Другая характерная черта послеконстантинианской мартирологии — это превращение судьи непосредственно а простое орудие дьявола: когда государственная бюрократия была христианизирована, она уже не могла более выглядеть ответственной за пытки и приговоры мученикам, если только судья не действовал по прямому наущению лукавого. Вот тогда-то в рассказ и начали вплетать целый иабор сверхъестественных явлений, чудотворных вмешательств небесных сил, которые, впрочем, почти никогда не могли спасти жертвы от трагического конца. Это все также признаки позднего происхождения текстов.

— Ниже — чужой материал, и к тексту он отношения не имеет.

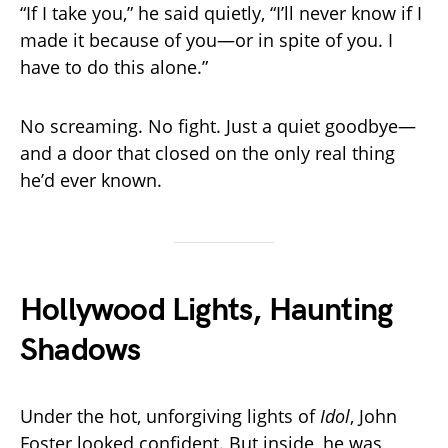
“If I take you,” he said quietly, “I’ll never know if I
made it because of you—or in spite of you. I
have to do this alone.”
No screaming. No fight. Just a quiet goodbye—
and a door that closed on the only real thing
he’d ever known.
Hollywood Lights, Haunting
Shadows
Under the hot, unforgiving lights of
Idol
, John
Foster looked confident. But inside, he was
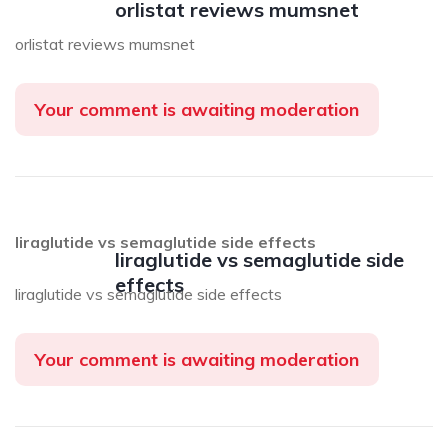
orlistat reviews mumsnet
orlistat reviews mumsnet
Your comment is awaiting moderation
liraglutide vs semaglutide side effects
liraglutide vs semaglutide side
effects
liraglutide vs semaglutide side effects
Your comment is awaiting moderation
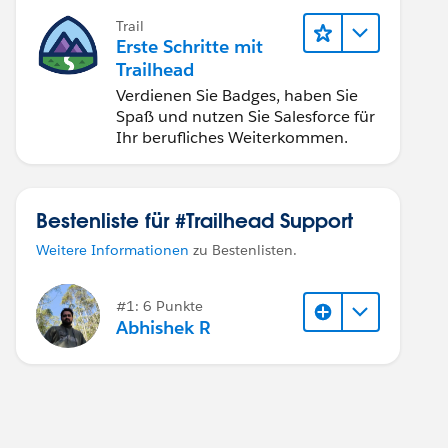
Trail
Erste Schritte mit
Trailhead
Verdienen Sie Badges, haben Sie
Spaß und nutzen Sie Salesforce für
Ihr berufliches Weiterkommen.
Bestenliste für #Trailhead Support
Weitere Informationen
zu Bestenlisten.
#1: 6 Punkte
Abhishek R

По сути же дела, проблема подлинности этих рассказов, которая так занимает церковных историков, поставлена неверно. Речь идет не о том, чтобы отыскать древнейший исходный документ — основу повествования, а о том, чтобы увидеть, каким особым состоянием духа, каким религиозным и культурным фоном вдохновлялся рассказ о событиях, какова бы ни была подлинная дата составления «Актов» и «Страстей». Тип приписанной мученику речи — вот что следует принимать в расчет, чтобы решить вопрос о хронологии и обстоятельствах дела. В этом свете и «Деяния» и «Страсти» по праву входят если не в число заслуживающих внимания источников историк того периода, к которому, относится рассказ, то в состав свидетельств процесса развития христианской идеологии.

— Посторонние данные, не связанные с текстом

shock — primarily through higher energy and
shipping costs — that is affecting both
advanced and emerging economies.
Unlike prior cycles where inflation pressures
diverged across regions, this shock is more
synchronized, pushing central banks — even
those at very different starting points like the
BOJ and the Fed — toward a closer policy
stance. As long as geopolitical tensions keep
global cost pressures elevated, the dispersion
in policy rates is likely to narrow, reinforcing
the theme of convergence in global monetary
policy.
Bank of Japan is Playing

В обстановке, возникшей вслед за окончанием преследований, почитание мучеников становится одним из основных элементов религиозного культа. Годовщина смерти мученика отмечается торжествами, а день его мученической кончины еще и сегодня в церковной традиции считается подлинной датой, днем его «рождения». Мученикам и святым была постепенно, с годами, передана большая часть чудотворных способностей и мифических атрибутов языческих божеств, особенно в сельских районах, в соответствии с той же линией развития, которая ранее сделала греческого Диониса или Вакха римским богом, а племенные божества кельтов и германцев превратила в персонификации Юпитера, Марса, Меркурия и Геракла.
Когда весь этот процесс достиг определенного, достаточно высокого ритма, вся религиозная и социальная структура империи уже была иной, чем прежде.
Обожествленные языческие Цезари уступили место новым христианским государям, покровителям веры. И начиная с этого времени государственное принуждение будет впредь осуществляться во имя ноеой идеологии, которая будет охранять власть государства над массами.